[Your assignment]:
In the data below, which lines hold "from"? Copy every one.

━━ Records shown ━━

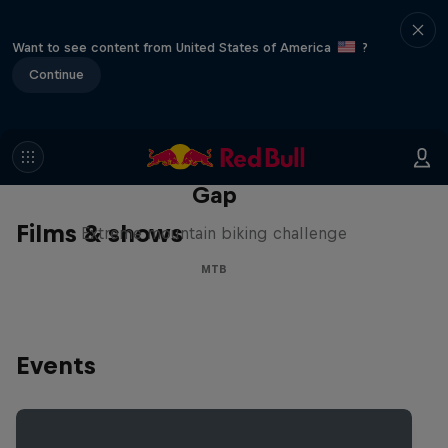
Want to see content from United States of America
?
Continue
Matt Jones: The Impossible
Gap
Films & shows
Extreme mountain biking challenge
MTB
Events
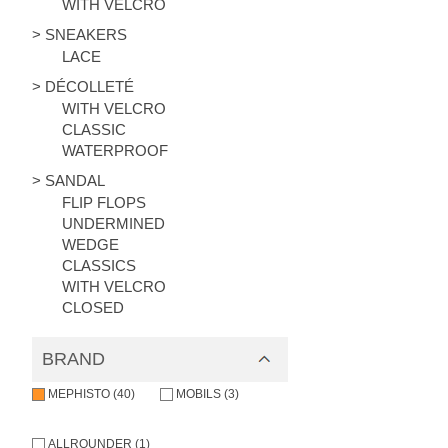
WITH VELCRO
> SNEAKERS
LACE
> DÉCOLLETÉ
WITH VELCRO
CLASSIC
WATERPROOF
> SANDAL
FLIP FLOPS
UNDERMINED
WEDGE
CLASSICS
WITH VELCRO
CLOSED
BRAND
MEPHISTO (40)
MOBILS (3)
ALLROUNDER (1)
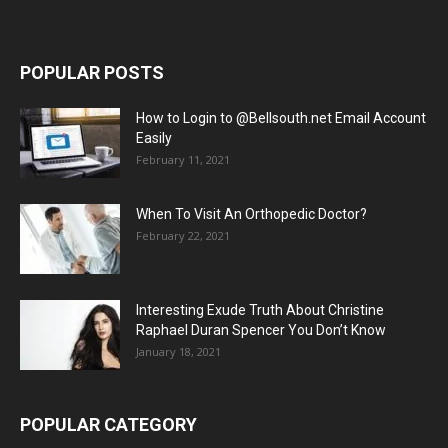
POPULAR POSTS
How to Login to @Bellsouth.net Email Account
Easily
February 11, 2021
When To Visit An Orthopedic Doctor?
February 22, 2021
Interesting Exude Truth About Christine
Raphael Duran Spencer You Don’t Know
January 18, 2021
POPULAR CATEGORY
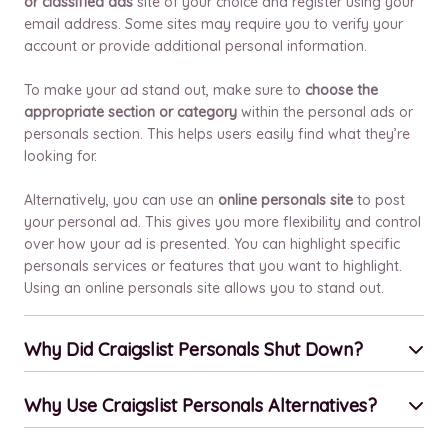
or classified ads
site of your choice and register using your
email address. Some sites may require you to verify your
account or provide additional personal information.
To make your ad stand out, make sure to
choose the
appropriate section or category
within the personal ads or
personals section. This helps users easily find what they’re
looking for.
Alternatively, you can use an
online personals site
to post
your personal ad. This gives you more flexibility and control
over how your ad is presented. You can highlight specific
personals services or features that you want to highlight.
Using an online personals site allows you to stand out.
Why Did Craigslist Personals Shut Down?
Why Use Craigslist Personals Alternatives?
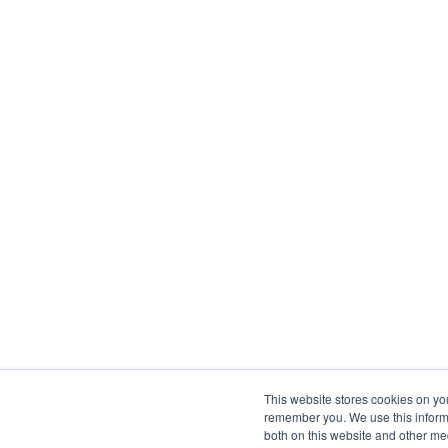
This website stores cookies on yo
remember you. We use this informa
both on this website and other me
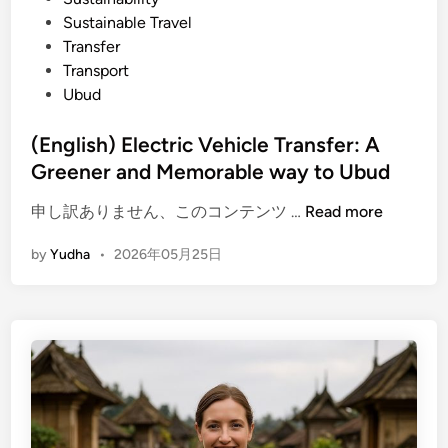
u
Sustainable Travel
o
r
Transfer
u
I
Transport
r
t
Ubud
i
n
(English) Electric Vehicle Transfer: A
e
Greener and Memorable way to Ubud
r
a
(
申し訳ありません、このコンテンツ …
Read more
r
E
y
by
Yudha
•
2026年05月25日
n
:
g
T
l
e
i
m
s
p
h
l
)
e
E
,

━━━
━━ Records shown ━━

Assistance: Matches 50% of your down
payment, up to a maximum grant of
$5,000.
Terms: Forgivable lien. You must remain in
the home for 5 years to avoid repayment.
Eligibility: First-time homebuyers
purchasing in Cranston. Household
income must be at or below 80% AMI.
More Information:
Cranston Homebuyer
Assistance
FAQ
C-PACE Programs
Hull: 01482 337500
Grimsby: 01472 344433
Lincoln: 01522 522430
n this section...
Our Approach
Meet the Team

━━━
━━ Records shown ━━

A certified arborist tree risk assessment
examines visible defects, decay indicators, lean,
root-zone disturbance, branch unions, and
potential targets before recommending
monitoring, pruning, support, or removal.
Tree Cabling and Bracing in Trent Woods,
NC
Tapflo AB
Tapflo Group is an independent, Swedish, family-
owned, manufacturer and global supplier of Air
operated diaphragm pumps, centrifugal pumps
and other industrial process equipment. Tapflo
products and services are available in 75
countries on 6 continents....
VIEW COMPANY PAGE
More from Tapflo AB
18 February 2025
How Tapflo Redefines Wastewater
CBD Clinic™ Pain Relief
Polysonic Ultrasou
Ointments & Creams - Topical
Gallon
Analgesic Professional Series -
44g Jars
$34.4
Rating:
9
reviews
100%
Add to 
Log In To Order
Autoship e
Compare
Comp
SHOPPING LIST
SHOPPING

━━━

[Task solution]:
Want to see content from United States of America
More from Tapflo AB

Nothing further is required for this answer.